Jusqu’en 2006, c’était l’Etat qui était votre employeur, puis c’est l’Eglise qui a repris cette fonction, avez-vous ressenti une différence?

Personnellement, je n’ai pas senti beaucoup de changement. J’ai trouvé drôlement courageux que nos autorités acceptent de devenir notre employeur. Ils l’ont fait correctement avec les balbutiements des personnes qui découvrent une gestion dont elles n’avaient pas l’habitude. Il y a eu parfois des crispations, mais je crois que chacun a fait de son mieux et ça n’a pas changé grand-chose pour moi.

Est-ce que vous pensez que la grève de la faim du pasteur Daniel Fatzer, qui a secoué l’Eglise au mois de juin et juillet dernier, est liée à la structure de l’EERV?

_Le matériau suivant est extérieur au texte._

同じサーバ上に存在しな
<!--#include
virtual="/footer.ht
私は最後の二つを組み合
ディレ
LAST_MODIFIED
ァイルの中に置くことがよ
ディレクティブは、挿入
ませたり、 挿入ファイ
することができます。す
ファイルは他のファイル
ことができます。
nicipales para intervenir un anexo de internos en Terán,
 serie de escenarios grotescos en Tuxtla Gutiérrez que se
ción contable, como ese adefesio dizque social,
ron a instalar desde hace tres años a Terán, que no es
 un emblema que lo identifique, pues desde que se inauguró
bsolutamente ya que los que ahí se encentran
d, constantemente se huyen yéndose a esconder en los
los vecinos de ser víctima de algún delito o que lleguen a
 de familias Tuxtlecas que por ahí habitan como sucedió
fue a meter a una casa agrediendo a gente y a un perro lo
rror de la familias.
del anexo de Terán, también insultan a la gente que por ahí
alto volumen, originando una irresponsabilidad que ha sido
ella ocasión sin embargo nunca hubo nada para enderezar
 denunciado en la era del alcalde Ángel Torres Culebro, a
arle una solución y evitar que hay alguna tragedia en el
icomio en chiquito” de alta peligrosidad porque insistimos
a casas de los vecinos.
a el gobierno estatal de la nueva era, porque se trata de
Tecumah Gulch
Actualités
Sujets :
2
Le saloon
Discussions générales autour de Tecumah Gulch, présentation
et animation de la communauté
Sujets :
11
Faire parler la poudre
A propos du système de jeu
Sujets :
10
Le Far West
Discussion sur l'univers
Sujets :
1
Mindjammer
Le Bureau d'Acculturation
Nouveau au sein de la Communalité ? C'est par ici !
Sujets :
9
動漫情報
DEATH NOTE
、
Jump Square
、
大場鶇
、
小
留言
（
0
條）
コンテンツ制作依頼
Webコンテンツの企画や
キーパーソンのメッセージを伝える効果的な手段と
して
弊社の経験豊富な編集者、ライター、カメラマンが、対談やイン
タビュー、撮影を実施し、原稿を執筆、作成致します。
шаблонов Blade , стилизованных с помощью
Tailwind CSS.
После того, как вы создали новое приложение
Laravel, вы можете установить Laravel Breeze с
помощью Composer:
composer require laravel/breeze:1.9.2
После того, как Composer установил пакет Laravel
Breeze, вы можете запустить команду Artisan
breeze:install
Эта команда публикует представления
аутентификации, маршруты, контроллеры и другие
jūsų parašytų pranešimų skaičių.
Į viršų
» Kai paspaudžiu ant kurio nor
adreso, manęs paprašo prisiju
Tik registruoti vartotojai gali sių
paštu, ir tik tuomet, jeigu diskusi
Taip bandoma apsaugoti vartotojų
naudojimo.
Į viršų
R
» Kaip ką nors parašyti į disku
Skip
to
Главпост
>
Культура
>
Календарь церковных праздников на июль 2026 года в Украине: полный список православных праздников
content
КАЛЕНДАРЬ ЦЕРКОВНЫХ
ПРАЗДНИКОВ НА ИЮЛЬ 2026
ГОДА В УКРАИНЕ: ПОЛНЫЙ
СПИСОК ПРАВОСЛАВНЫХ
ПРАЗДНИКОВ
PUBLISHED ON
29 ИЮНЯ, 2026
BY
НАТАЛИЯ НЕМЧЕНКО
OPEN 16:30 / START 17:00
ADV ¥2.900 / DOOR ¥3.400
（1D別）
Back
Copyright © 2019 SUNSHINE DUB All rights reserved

J’ai le sentiment qu’il y a autre chose derrière, une volonté plus radicale de contester nos autorités.

Avez-vous l’impression que les mouvements évangéliques prennent plus de place au sein de l’EERV que par le passé?

Oui. J’ai l’impression, et peut-être à leur insu, que ces mouvements aimeraient pouvoir essaimer au sein de l’EERV. Quand je constate que les cultes réformés se transforment en cultes évangéliques, je dis non. L’Eglise vaudoise se veut multitudiniste, ouverte à tous, ce qui représente un beau défi.

Le protestantisme porte de belles valeurs. Il faut garder la remise en question des textes, du contexte, la recherche. L’EERV doit garder cette ligne, oser des interrogations fondamentales. Elle en est dépositaire avec d’autres églises partenaires.

Si vous deviez recommencer, est-ce que vous vous relanceriez dans une carrière pastorale?

Si c’était à refaire, je recommencerais demain.